Non c’è crisi, precariato o disoccupazione giovanile che tenga, i genitori sognano il figlio dottore. A stilare la classifica dei sogni è un’indagine di Linkedin, il maggior network professionale al mondo.
Il medico resta la professione più amata dalle famiglie italiane, al secondo posto si piazza il figlio imprenditore. In dettaglio, il 22% punta sul figlio dottore, il 20% l’industriale o il lavoratore autonomo. Molti sono attratti anche dal settore finanziario (13%) e in diversi casi (7%) piace anche l’idea del figlio chef; forse pesa sopratutto la sovraesposizione televisiva di questa professione.

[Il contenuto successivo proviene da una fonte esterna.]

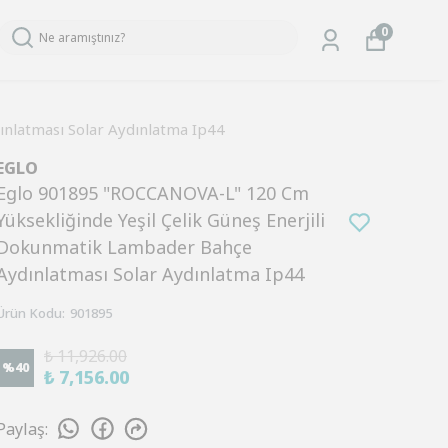
0
nlatması Solar Aydınlatma Ip44
EGLO
Eglo 901895 "ROCCANOVA-L" 120 Cm
Yüksekliğinde Yeşil Çelik Güneş Enerjili
Dokunmatik Lambader Bahçe
Aydınlatması Solar Aydınlatma Ip44
Ürün Kodu
:
901895
₺ 11,926.00
%
40
₺ 7,156.00
Paylaş
:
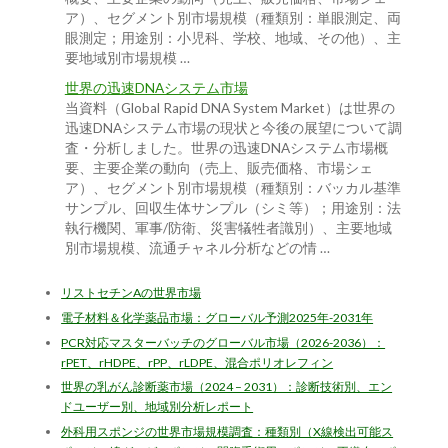
ア）、セグメント別市場規模（種類別：単眼測定、両
眼測定；用途別：小児科、学校、地域、その他）、主
要地域別市場規模 …
世界の迅速DNAシステム市場
当資料（Global Rapid DNA System Market）は世界の
迅速DNAシステム市場の現状と今後の展望について調
査・分析しました。世界の迅速DNAシステム市場概
要、主要企業の動向（売上、販売価格、市場シェ
ア）、セグメント別市場規模（種類別：バッカル基準
サンプル、回収生体サンプル（シミ等）；用途別：法
執行機関、軍事/防衛、災害犠牲者識別）、主要地域
別市場規模、流通チャネル分析などの情 …
リストセチンAの世界市場
電子材料＆化学薬品市場：グローバル予測2025年-2031年
PCR対応マスターバッチのグローバル市場（2026-2036）：
rPET、rHDPE、rPP、rLDPE、混合ポリオレフィン
世界の乳がん診断薬市場（2024 – 2031）：診断技術別、エン
ドユーザー別、地域別分析レポート
外科用スポンジの世界市場規模調査：種類別（X線検出可能ス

Speranze che i ragazzi condividono solo in parte: nella top ten delle professioni più amate dai figli, ai primi due posti, infatti, ci sono sì quella del dottore e dell’imprenditore (pur se in posizione inversa: 16 e 20 per cento), ma trovano spazio in graduatoria anche professioni considerate meno solide, ma più legate a passioni personali. Come quella dell’agente di viaggio (10 per cento), dello sportivo, dell’impiegato in una organizzazione benefica o addirittura del politico (ruoli desiderati dall’8 per cento dei ragazzi). Linkedin, forte dei suoi 259 milioni di iscritti di cui 5 in Italia, ha realizzato un sondaggio online nel corso del Bring in your parents day, appuntamento durante il quale le aziende aprono le porte ai genitori dei loro professionisti. Un’iniziativa promossa proprio per aumentare la condivisione del lavoro fra le due generazioni: anche se il 62% dei padri e delle madri è convinto che la soddisfazione professionale sia il fattore più importante nel determinare il futuro dei figli, molte famiglie sanno davvero poco sulla vita lavorativa della prole.
Un genitore italiano su tre (il 33%) ammette di non comprendere a fondo in cosa consista il ruolo e la responsabilità del figlio. Dieci sono in particolare le professioni ritenute più ostiche: attuario (mansione sconosciuta all’83%dei papà e mamma); user interface designer e data scientist (76%), revisore contabile, radio producer, team manager sportivo e personal assistent.
Eppure nella classifica europea, sono le maggiormente interessate a saperne di più sulla professione dei ragazzi. In compenso sono anche le più convinte della bontà della tradizione: il 29% spera davvero che il figlio scelga il loro stesso percorso lavorativo. Quanto ai ragazzi italiani, massacrati da una disoccupazione giovanile insostenibile (40,4 per cento) considerano che la possibilità di svolgere la professione dei sogni resti una delle cose più importanti della vita. Ne è convinto il 48 per cento del campione intervistato, la percentuale più alta fra i giovani europei.